Coming Together Through Folk Art – Everhart Museum Support the Museum

Coming Together Through Folk Art

Our world is full of so many different forms of art and cultural expression that our communities depend on for creative ways to bring us closer together. Folk and traditional arts not only provide us pathways of discovery to history and heritage but open us up to a unique experience of cultural sharing with one another. These art forms make way for more equitable representation of culture heritage in our communities and encourage opportunity to embrace diversity. Most of us recognize the term “folk art” as being artistic traditions which hold characteristic of specific ethnic, religious, linguistic, or regional groups. Often passed down from one generation to the next, folk art defines and tells a cultural story.

While we all have folk art in our communities in order to become more engaged and share these cultural assets in our lives we need to uplift the artists, workers, and cultural carriers in our neighborhoods. The Everhart Museum has recently been granted The Folk and Traditional Arts Regional Partnership through the Pennsylvania Council on the Arts. This partnership is meant to preserve and promote folk and traditional arts throughout six counties in Pennsylvania. Over the next several months, the Everhart will continue to grow and establish these networks of artists and cultural practitioners in six counties: Lackawanna, Luzerne, Wayne, Pike, Susquehanna, and Wyoming.

Work by Mona Pande who resides in Shavertown, Luzerne County. “Ganesha,” Indian Folkart Madhubani, oil painting with acrylic detail on canvas. 
Work by Mona Pande who resides in Shavertown, Luzerne County. “Raasleela,” Indian Folkart Madhubani, oil painting with acrylic detail on canvas. For more on social media: Instagram and Facebook.

What’s exciting about this opportunity is that it provides the opportunity to engage our communities with learning-based activities on the stories and history of our neighbors. It will allow us to support the representation of culturally diverse artists in a grass roots way that forages human connection and sustains culture.

Folk art is all about preserving cultural traditions and heritage and can also function as a way for empowerment through supporting an artist’s business, craft, or cultural work. It includes exemplary artists who are masters of their craft, who have been passed down their trade, as well as cultural stables in our communities. To name a few examples, the form can be anything from painting, music, theater, dance, and culinary arts. The goal of The Folk and Traditional Arts Regional Partnership is to directly help support artists to sustain tradition and culture and recognize it as an asset to the overall community.
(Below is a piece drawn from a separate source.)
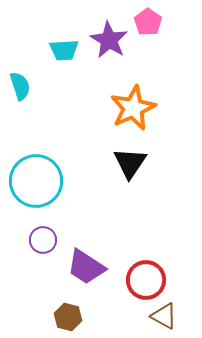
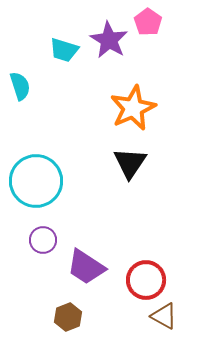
cyan trapezoid: rotated 20 degrees clockwise
brown hexagon: rotated 24 degrees clockwise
Did this post remind you of any folk or traditional artists in community? Can you recognize anyone in your neighborhood that is a cultural worker? We’d love to hear from you and learn more!


Interested in learning more about The Folk and Traditional Arts Partnership? Click here to visit the PCA’s webpage.

Do you have questions about becoming an NEPA Folk Art Roster Artist? Please contact Nicole at folkart@everhart-museum.org


MEET THE FOLK ART PROGRAMS COORDINATOR:

Nicole Guzenski, Folk Art Programs Coordinator

Nicole Guzenski has worked for the past several years in Northeastern Pennsylvania with immigrant and refugee communities, acting as an English as a Second Language Instructor and Program Coordinator. Earning her Masters of Arts degree in Cultural Sustainability from Goucher College in Maryland, she works to promote cultural engagement, representation, and equity in her community. She’s passionate about the arts and studied film photography with an ethnographic focus in her undergraduate program at Keystone College in Pennsylvania. She is committed to bringing people together through multicultural education and developing conscious strategies that empower all identities in order to build stronger and more resilient communities. In 2018-2019, she received a Fulbright Fellowship to work on women’s empowerment models in rural India, a place she has traveled and worked multiple times. She is a Dunmore native and currently resides there.